Scan the entries that follow and give only the number of lines containing "Салат".

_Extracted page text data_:
◇ ◇ ◇ ◇ ◇

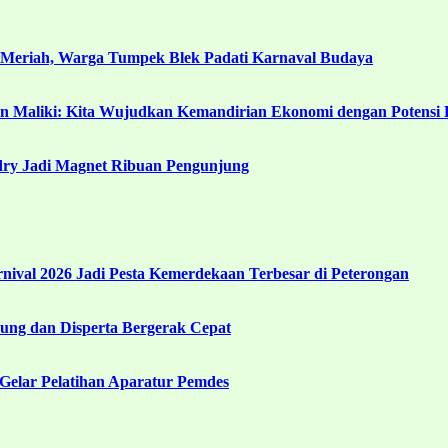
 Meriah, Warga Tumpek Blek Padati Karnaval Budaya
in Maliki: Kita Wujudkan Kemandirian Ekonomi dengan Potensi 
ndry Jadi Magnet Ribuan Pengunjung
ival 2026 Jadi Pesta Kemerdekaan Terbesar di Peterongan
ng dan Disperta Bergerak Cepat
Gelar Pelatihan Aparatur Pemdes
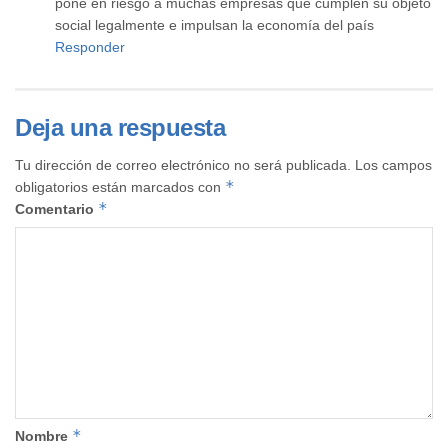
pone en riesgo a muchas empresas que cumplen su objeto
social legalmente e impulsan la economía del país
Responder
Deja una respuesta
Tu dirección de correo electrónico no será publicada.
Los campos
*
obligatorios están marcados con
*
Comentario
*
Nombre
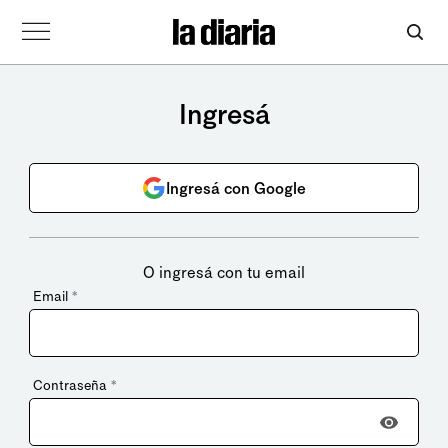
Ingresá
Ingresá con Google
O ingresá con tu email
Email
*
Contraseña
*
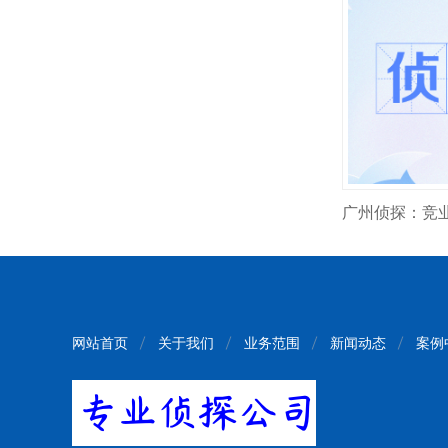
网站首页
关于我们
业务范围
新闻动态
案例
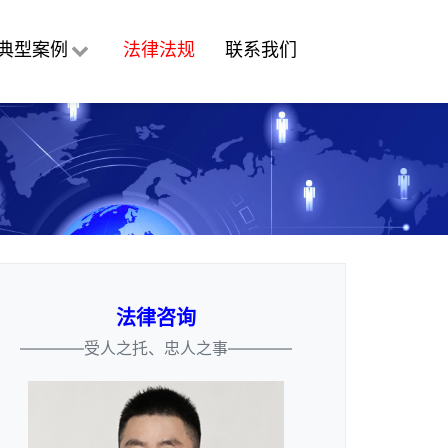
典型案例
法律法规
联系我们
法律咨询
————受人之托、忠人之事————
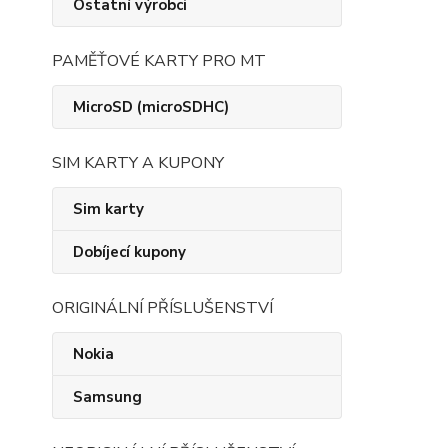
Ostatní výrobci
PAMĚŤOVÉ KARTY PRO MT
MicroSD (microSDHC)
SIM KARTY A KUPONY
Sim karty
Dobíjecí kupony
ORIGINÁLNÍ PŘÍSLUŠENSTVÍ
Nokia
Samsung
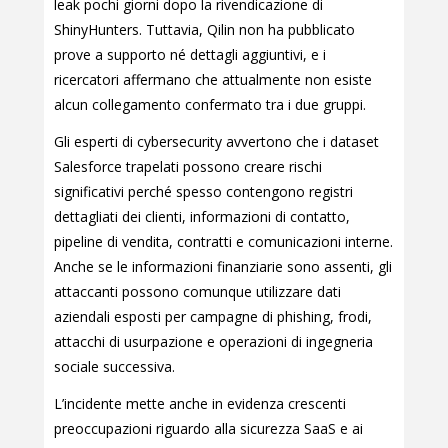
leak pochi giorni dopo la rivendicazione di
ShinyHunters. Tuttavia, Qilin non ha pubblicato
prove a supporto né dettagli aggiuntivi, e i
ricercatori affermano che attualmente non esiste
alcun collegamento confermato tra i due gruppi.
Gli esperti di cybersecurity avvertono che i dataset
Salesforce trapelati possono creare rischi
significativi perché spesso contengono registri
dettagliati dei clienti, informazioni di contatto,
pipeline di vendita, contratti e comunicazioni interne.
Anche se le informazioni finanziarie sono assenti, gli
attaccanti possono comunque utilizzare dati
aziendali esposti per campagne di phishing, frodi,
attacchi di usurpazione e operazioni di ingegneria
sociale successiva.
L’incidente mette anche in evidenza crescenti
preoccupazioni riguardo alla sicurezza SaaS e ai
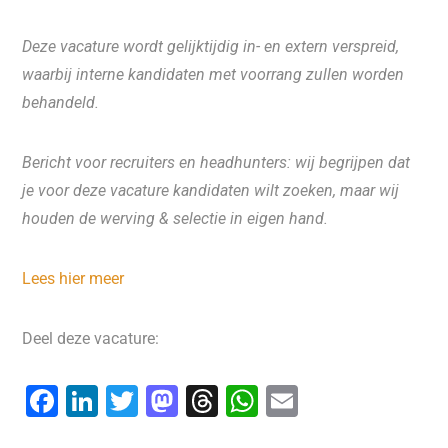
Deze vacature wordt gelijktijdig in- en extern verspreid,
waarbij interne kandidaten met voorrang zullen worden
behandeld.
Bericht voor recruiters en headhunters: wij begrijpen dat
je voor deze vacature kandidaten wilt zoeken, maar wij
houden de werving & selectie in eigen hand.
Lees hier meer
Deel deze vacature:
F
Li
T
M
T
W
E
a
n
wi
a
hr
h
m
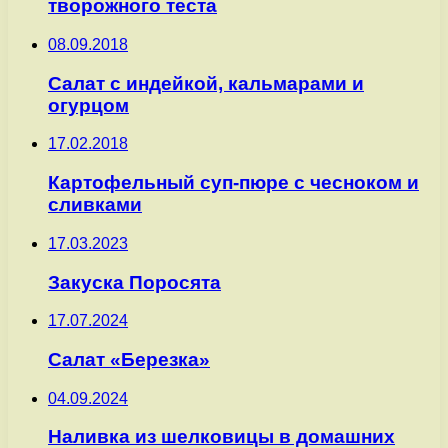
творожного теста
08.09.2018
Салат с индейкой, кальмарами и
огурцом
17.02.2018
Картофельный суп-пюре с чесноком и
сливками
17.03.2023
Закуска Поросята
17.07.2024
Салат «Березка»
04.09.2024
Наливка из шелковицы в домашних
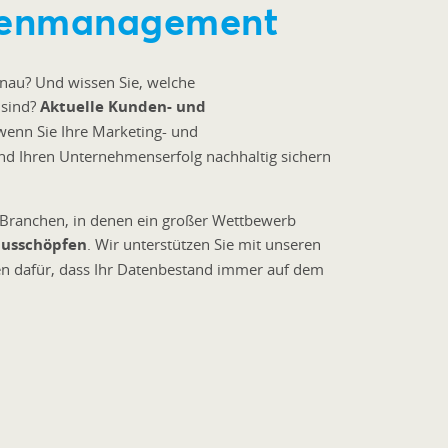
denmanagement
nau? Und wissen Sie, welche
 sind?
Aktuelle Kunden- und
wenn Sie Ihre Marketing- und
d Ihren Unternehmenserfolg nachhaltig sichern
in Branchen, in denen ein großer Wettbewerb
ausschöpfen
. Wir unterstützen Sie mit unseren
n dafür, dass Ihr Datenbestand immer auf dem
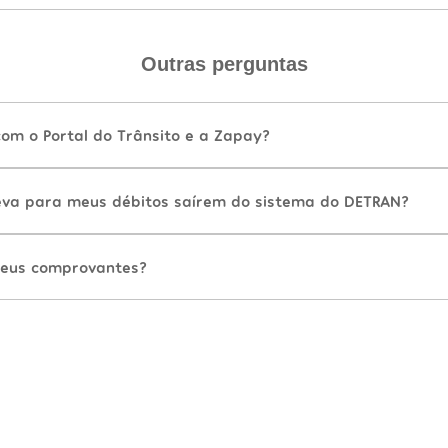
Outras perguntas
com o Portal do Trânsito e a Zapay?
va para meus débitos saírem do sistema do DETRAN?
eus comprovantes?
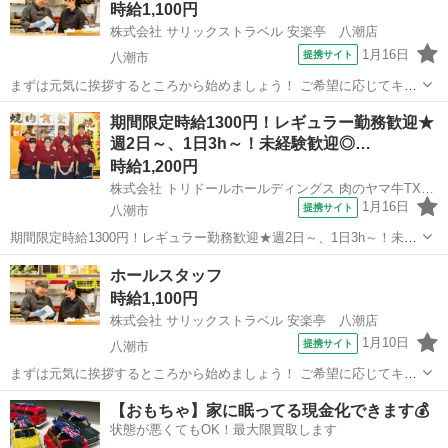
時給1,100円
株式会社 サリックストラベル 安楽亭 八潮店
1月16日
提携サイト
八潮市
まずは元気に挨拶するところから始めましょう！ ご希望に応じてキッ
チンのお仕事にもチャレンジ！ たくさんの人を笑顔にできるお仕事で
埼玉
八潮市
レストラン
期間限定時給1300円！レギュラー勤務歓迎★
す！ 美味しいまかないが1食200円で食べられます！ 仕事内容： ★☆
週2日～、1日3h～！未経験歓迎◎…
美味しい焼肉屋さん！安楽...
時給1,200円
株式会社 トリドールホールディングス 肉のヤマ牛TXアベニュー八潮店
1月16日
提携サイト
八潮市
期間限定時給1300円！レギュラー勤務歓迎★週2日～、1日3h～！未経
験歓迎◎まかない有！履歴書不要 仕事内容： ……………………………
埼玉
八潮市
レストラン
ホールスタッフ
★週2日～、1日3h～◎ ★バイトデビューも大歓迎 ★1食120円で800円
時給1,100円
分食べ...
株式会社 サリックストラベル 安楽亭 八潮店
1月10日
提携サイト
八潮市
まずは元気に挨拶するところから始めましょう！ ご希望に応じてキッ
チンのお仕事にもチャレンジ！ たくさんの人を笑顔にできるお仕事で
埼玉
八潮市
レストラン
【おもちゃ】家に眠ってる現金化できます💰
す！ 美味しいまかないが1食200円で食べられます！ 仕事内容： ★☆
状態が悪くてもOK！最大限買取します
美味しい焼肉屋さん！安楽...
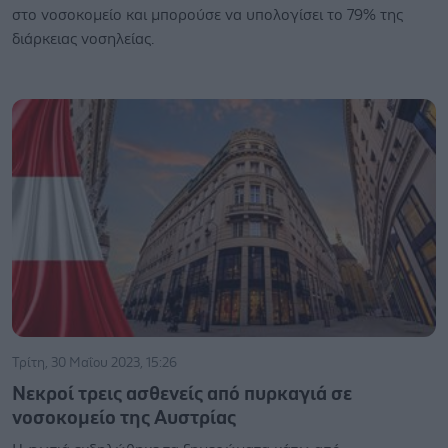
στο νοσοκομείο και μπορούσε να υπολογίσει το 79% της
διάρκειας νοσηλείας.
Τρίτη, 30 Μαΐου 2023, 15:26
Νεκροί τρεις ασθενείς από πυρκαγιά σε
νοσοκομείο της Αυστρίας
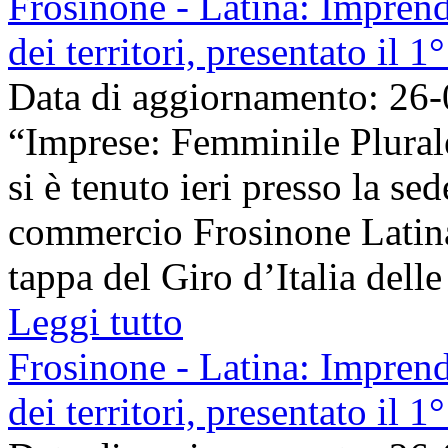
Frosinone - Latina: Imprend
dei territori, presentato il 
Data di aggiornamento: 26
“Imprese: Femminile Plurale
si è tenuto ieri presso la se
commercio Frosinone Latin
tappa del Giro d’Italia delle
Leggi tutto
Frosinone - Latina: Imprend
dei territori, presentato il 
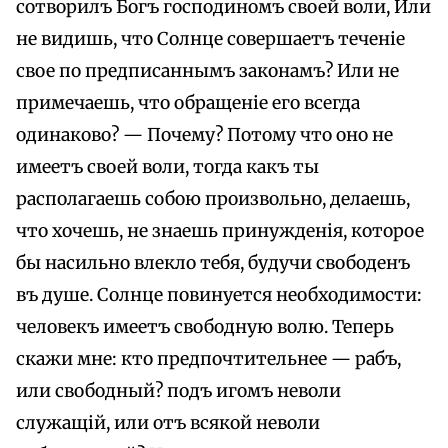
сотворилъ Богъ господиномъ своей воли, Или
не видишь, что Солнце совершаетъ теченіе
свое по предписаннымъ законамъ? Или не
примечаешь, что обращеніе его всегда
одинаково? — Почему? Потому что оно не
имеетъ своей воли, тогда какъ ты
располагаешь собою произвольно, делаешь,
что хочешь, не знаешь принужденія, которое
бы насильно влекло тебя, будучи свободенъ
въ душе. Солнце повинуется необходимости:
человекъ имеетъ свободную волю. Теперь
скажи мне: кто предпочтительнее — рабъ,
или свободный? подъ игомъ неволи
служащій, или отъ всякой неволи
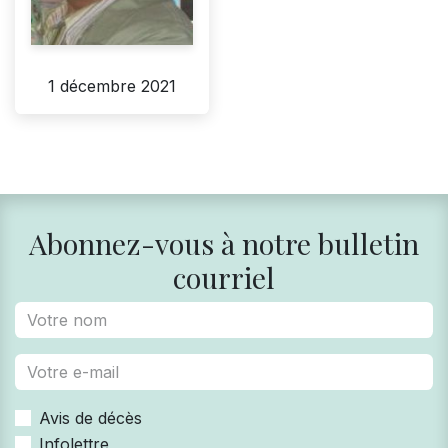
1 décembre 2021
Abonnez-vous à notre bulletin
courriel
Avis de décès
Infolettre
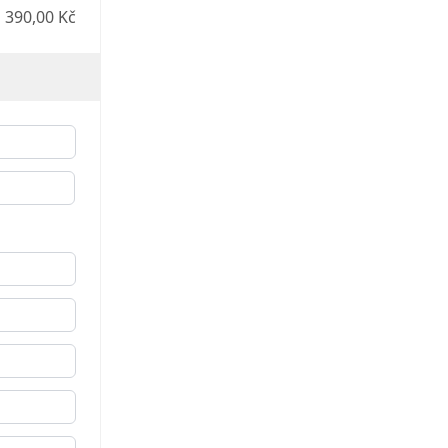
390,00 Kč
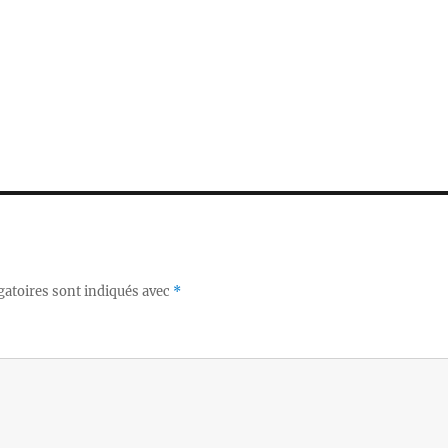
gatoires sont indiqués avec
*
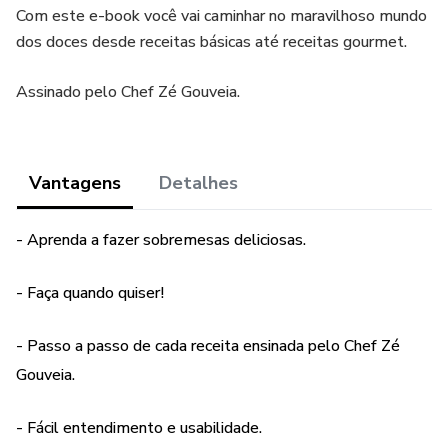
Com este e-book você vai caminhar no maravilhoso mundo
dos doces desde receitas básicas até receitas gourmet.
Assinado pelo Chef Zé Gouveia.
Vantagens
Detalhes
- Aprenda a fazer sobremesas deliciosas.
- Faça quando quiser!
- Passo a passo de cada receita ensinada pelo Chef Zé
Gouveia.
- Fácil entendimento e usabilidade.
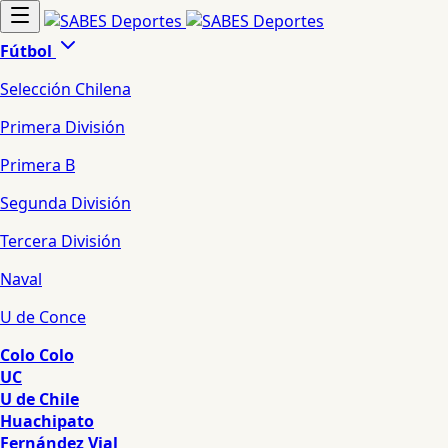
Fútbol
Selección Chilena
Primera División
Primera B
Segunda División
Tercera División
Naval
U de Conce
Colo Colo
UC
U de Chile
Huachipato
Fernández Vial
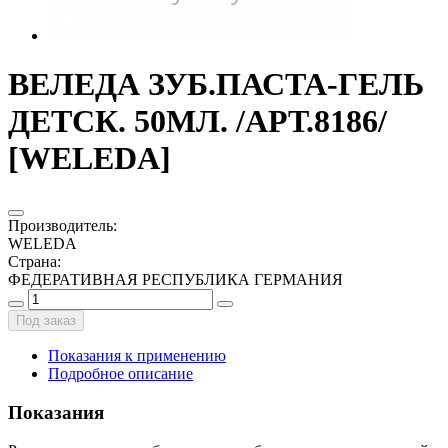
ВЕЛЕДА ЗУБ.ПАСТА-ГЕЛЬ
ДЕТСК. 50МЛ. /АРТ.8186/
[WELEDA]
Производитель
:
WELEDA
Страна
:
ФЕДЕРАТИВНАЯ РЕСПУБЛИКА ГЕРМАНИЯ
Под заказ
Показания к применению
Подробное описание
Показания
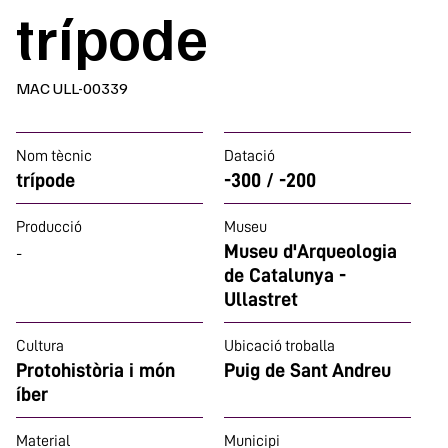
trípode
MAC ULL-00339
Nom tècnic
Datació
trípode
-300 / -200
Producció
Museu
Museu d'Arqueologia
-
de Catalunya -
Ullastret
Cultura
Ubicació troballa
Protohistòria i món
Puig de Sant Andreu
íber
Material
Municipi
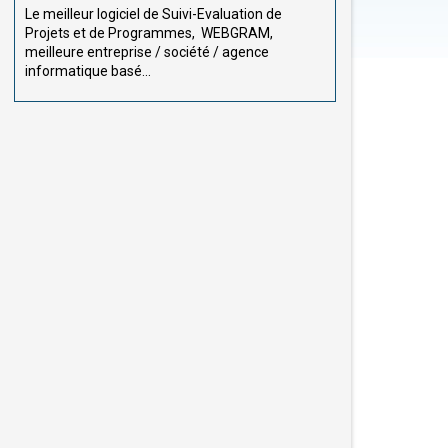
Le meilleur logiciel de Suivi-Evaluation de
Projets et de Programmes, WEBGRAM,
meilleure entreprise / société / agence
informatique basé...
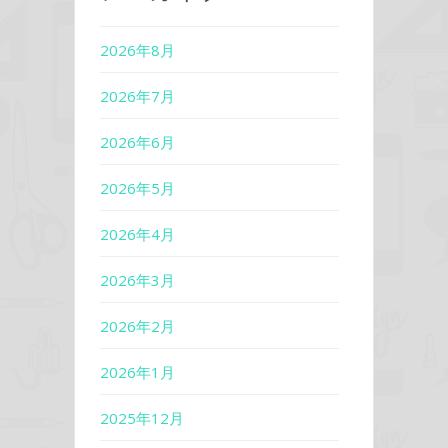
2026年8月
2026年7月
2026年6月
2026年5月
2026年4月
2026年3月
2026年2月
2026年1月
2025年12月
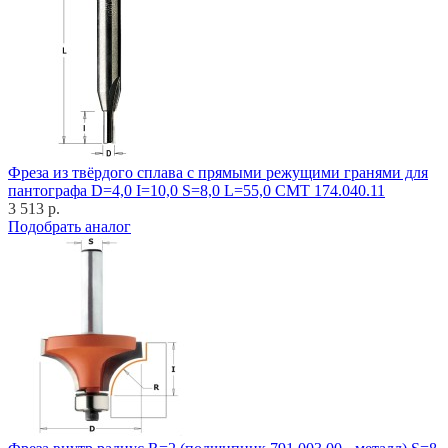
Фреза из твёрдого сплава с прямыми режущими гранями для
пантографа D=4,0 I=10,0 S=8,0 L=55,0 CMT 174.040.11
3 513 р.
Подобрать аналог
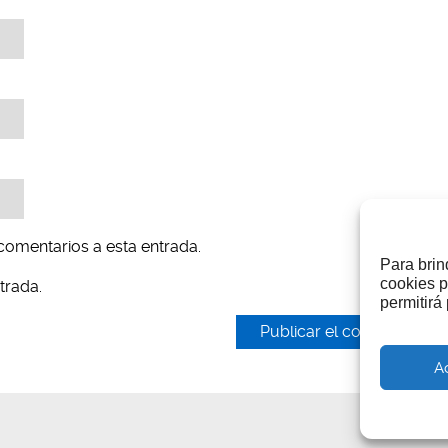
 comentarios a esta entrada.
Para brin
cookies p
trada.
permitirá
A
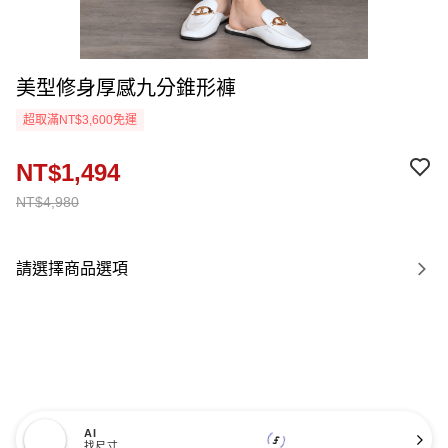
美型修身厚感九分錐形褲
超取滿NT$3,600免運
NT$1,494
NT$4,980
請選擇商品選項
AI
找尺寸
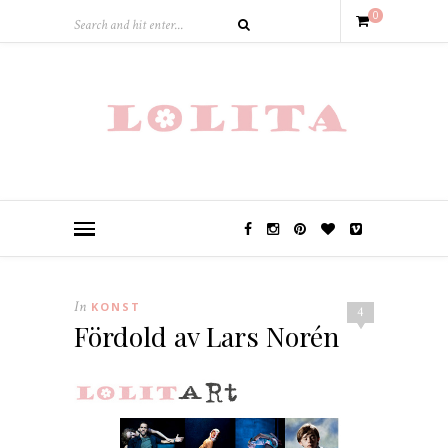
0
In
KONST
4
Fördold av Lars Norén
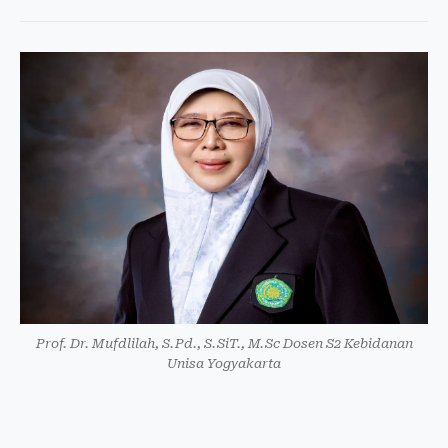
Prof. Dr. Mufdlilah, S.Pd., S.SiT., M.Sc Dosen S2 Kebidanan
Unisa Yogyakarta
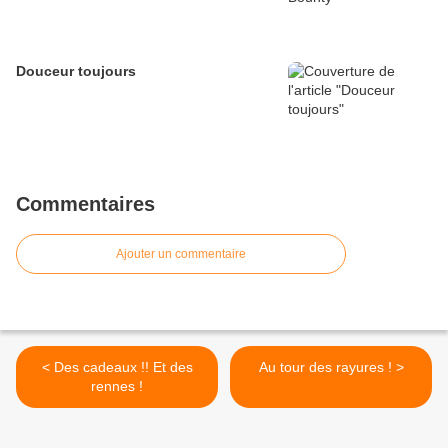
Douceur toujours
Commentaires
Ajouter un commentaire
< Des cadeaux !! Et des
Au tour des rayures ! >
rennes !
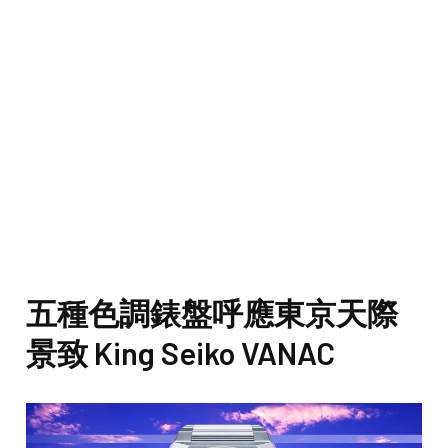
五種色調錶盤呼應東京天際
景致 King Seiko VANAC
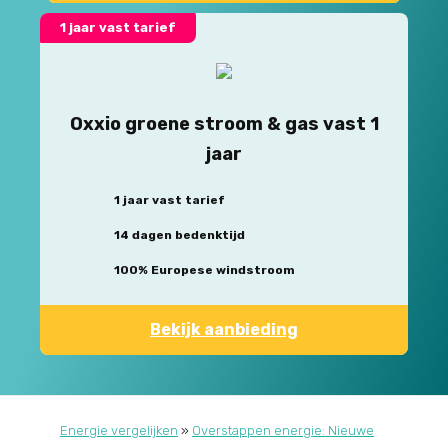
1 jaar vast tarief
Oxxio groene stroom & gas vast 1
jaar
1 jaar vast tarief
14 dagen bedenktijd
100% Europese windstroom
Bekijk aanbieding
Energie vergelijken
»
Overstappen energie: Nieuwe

◇ ◇ ◇ ◇ ◇

_Worked solution_:
2